Tout ça me donne envie de dire "saloperie de gendre idéal", tiens. Enfin bref, le concept de Beat Assaillant est tout simple, un vrai groupe de Jazz dans la plus pure tradition et un MC au style très fluide et délié, à la limite ce qui est prenant ce n' est pas tant le fond que la forme, pour ne rien cacher, les textes on s' en fout un peu, ce qui compte c' est la façon dont l' ensemble cohabite à merveille, c' est une vérité établie depuis une bonne vingtaine d' années, mais ces deux musiques sont faites pour être associées, deux styles si différents et pourtant si proches de par leur goût pour le funambulisme et l' improvisation. Il faut entendre la voix de Beat Assaillant rebondir délicatement sur les improvisations du combo, vivre ces cuivres qu' on ressent au fond de soi-même plus qu' on ne les entend, s' extasier devant la classe décidemment redoutable de cette fameuse choriste (dont chaque intervention arrache bizarrement à la foule des rugissements à l' odeur de testostérone assez prononcée), voir tout ce petit univers vivre dans sa cohérence bordélique pour comprendre ce qu' est un live de Beat Assaillant, au final c' est une expérience tellement particulière qu' il est quasiment impossible de la décrire.

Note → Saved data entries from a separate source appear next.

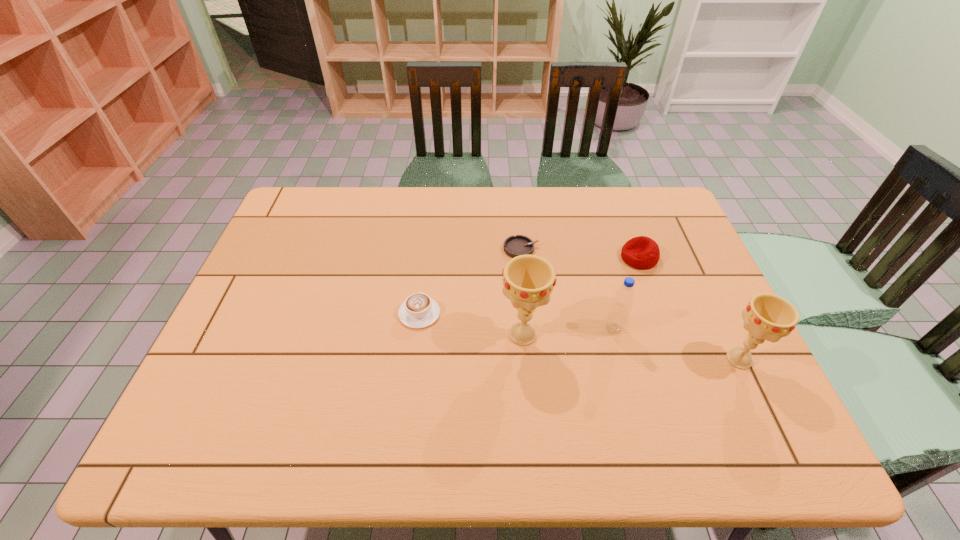 The image size is (960, 540). In order to click on the taller chalice in this screenshot , I will do `click(528, 280)`.

In order to click on the tallest object in this screenshot , I will do `click(528, 280)`.

The image size is (960, 540). Find the location of `the right chalice`. the right chalice is located at coordinates (769, 317).

What are the coordinates of `the rightmost object` in the screenshot? It's located at (769, 317).

Locate an element on the screen. This screenshot has height=540, width=960. ashtray is located at coordinates (514, 246).

Locate an element on the screen. the second object from right to left is located at coordinates (641, 252).

Find the location of a particular element. the third shortest object is located at coordinates (641, 252).

Where is `water bottle`? water bottle is located at coordinates pos(624,296).

Locate an element on the screen. This screenshot has width=960, height=540. cappuccino is located at coordinates (418, 311).

Where is `the second shortest object`? The image size is (960, 540). the second shortest object is located at coordinates (418, 311). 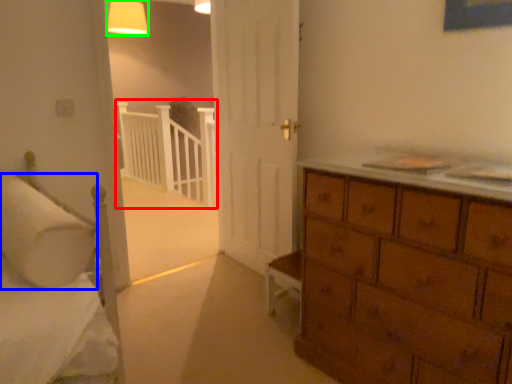 Question: Which object is positioned farthest from balustrade (highlighted by a red box)? Select from pillow (highlighted by a blue box) and lighting (highlighted by a green box).

Choices:
 (A) pillow
 (B) lighting

Answer: (A)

Y a pas à dire tout y est, même les éclairs du saxophone qui ont un étrange effet désinhibiteur sur les plus pitoyables danseurs de la création, moi en tête, oui, ce soir je danse comme une patate mais bordel que c' est bon. C' est marrant ça, tous les visages dans l' assistance sont rayonnants, ce concert est un antidépresseur pour éléphants.

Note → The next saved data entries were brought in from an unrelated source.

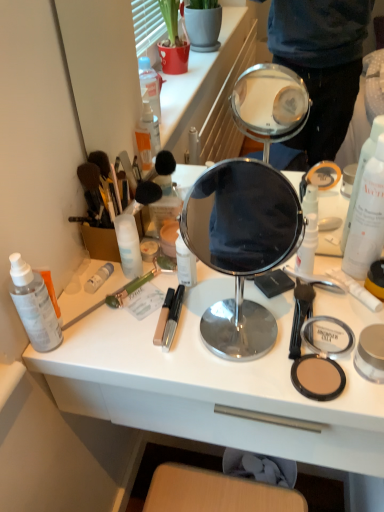 Question: From a real-world perspective, is translucent plastic spray bottle at left, which is the 2th toiletry in left-to-right order, under matte black compact at lower right?

Choices:
 (A) no
 (B) yes

Answer: (A)

Question: Is translucent plastic spray bottle at left, which is the 2th toiletry in left-to-right order, outside of matte black compact at lower right?

Choices:
 (A) yes
 (B) no

Answer: (A)

Question: Does translucent plastic spray bottle at left, which is the 2th toiletry in left-to-right order, appear on the left side of matte black compact at lower right?

Choices:
 (A) yes
 (B) no

Answer: (A)

Question: From a real-world perspective, does translucent plastic spray bottle at left, marked as the 5th toiletry in a right-to-left arrangement, stand above matte black compact at lower right?

Choices:
 (A) yes
 (B) no

Answer: (A)

Question: Does translucent plastic spray bottle at left, which is the 2th toiletry in left-to-right order, appear on the right side of matte black compact at lower right?

Choices:
 (A) yes
 (B) no

Answer: (B)

Question: Is translucent plastic spray bottle at left, marked as the 5th toiletry in a right-to-left arrangement, wider or thinner than matte yellow compact powder at right, placed as the 6th toiletry when sorted from left to right?

Choices:
 (A) wide
 (B) thin

Answer: (B)

Question: Considering the relative positions of translucent plastic spray bottle at left, which is the 2th toiletry in left-to-right order, and matte yellow compact powder at right, the first toiletry when ordered from right to left, in the image provided, is translucent plastic spray bottle at left, which is the 2th toiletry in left-to-right order, to the left or to the right of matte yellow compact powder at right, the first toiletry when ordered from right to left,?

Choices:
 (A) right
 (B) left

Answer: (B)

Question: From a real-world perspective, is translucent plastic spray bottle at left, marked as the 5th toiletry in a right-to-left arrangement, physically located above or below matte yellow compact powder at right, the first toiletry when ordered from right to left?

Choices:
 (A) below
 (B) above

Answer: (B)

Question: Considering the positions of translucent plastic spray bottle at left, marked as the 5th toiletry in a right-to-left arrangement, and matte yellow compact powder at right, the first toiletry when ordered from right to left, in the image, is translucent plastic spray bottle at left, marked as the 5th toiletry in a right-to-left arrangement, taller or shorter than matte yellow compact powder at right, the first toiletry when ordered from right to left,?

Choices:
 (A) short
 (B) tall

Answer: (B)

Question: From a real-world perspective, is white matte tube at left, the 4th toiletry when ordered from right to left, above or below translucent plastic spray bottle at left, which is the 2th toiletry in left-to-right order?

Choices:
 (A) below
 (B) above

Answer: (A)

Question: From the image's perspective, relative to translucent plastic spray bottle at left, which is the 2th toiletry in left-to-right order, is white matte tube at left, the 4th toiletry when ordered from right to left, above or below?

Choices:
 (A) above
 (B) below

Answer: (A)

Question: Does point (100, 272) appear closer or farther from the camera than point (54, 298)?

Choices:
 (A) farther
 (B) closer

Answer: (A)

Question: Do you think white matte tube at left, the 4th toiletry when ordered from right to left, is within translucent plastic spray bottle at left, marked as the 5th toiletry in a right-to-left arrangement, or outside of it?

Choices:
 (A) inside
 (B) outside

Answer: (B)

Question: Relative to polished silver mirror at center, is translucent plastic spray bottle at left, marked as the 5th toiletry in a right-to-left arrangement, in front or behind?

Tout se passe à merveille, c' est un très bon concert, très agréable, tout en simplicité, un concert dont on sent sans forcer qu' il est celui d' une poignée de vrais passionnés de musique, et puis "The Payback" débarque sans prévenir et avec lui la mélodie de trompette qui nappe le refrain, et cette choriste... Waouh je veux la même à la maison pour me chanter des trucs sous la douche. Et puis soudain, sur un dernier refrain, tout se coupe.
La lumière s' éteint, la musique aussi, bon dieu j' aurais jamais pensé que mille personnes pouvaient faire une ovation pareille.. En même temps si tout le monde braille comme moi ça n' a finalement pas grand chose d' étonnant. Ah mais tiens, la lumière vient de se rallumer d' un coup et la chanson a repris aussi sec, génial c'est pas fini. Beat Assaillant et la choriste (je pense que je n' ai pas besoin de rajouter un énième commentaire à son sujet, enfin remarque c' est pas ma faute si le célibat me travaille.. Bon Ok d' accord c' est en grande partie ma faute) enchainent 3-4 refrains, la foule suit, ça marche à merveille et là c' est le choc.

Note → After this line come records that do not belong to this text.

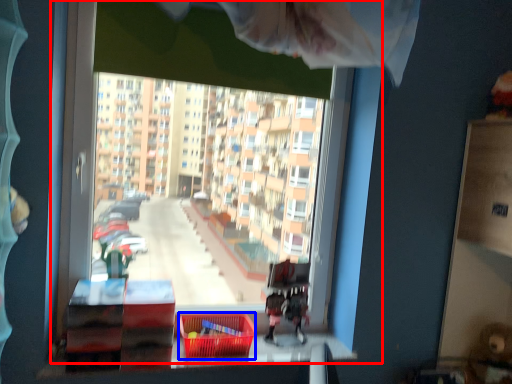 Question: Among these objects, which one is nearest to the camera, window (highlighted by a red box) or basket (highlighted by a blue box)?

Choices:
 (A) window
 (B) basket

Answer: (A) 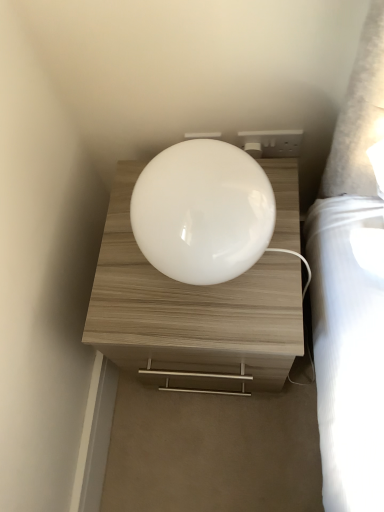 At what (x,y) coordinates should I click in order to perform the action: click on free location to the left of white glossy lampshade at center. Please return your answer as a coordinate pair (x, y). The width and height of the screenshot is (384, 512). Looking at the image, I should click on (120, 284). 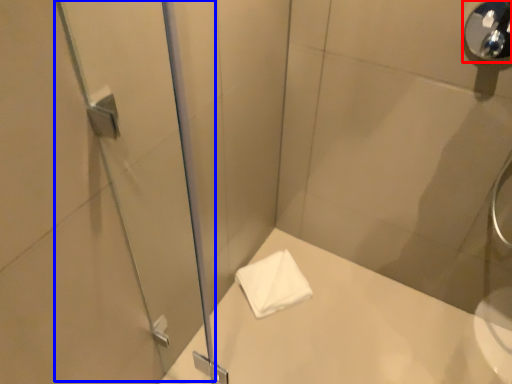 Question: Which of the following is the farthest to the observer, shower (highlighted by a red box) or screen door (highlighted by a blue box)?

Choices:
 (A) shower
 (B) screen door

Answer: (A) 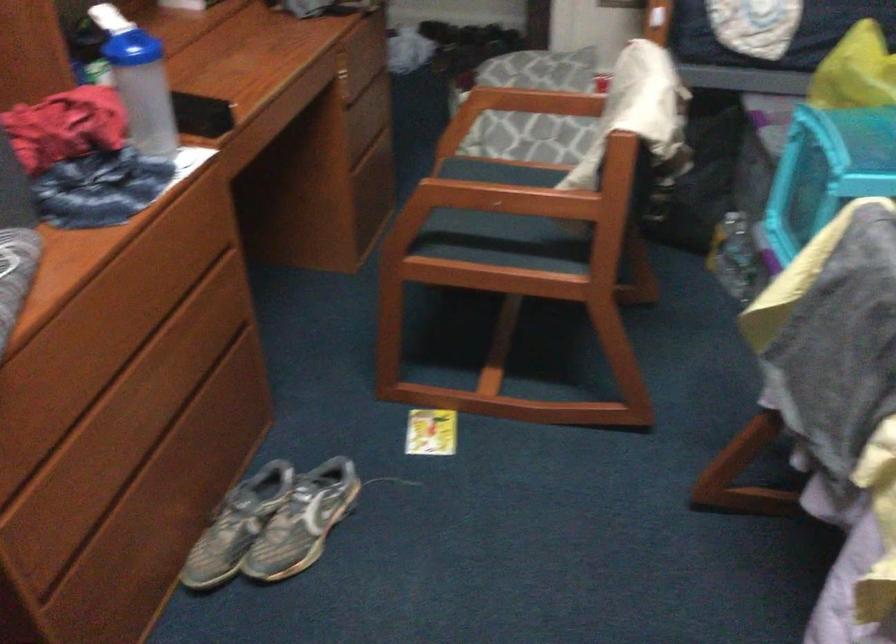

Le saxophoniste quitte sa place et se lance sur un solo génial, un bon 3 minutes d' improvisation, je regarde autour de moi tout le monde semble sur le cul. C' est rassurant, je ne suis donc pas le seul. Et le voilà qui parcourt la scène de long en large en faisant hurler son saxophone, y a pas à dire c' est le pied total. Ah mais il fait quoi là? il s' arrète devant le DJ? Ah oui, et c' est parti pour trois minutes de clash entre le saxophone et les platines, tout le monde autour est en extase, je jette un oeil en arrière vers mes potes que j' ai laissés à la traine sous le coup de l' euphorie, et je tombe sur une belle brochette de sourires niais et béats, on dirait que je suis pas le seul à trouver qu' il se passe un truc surnaturel, ce soir.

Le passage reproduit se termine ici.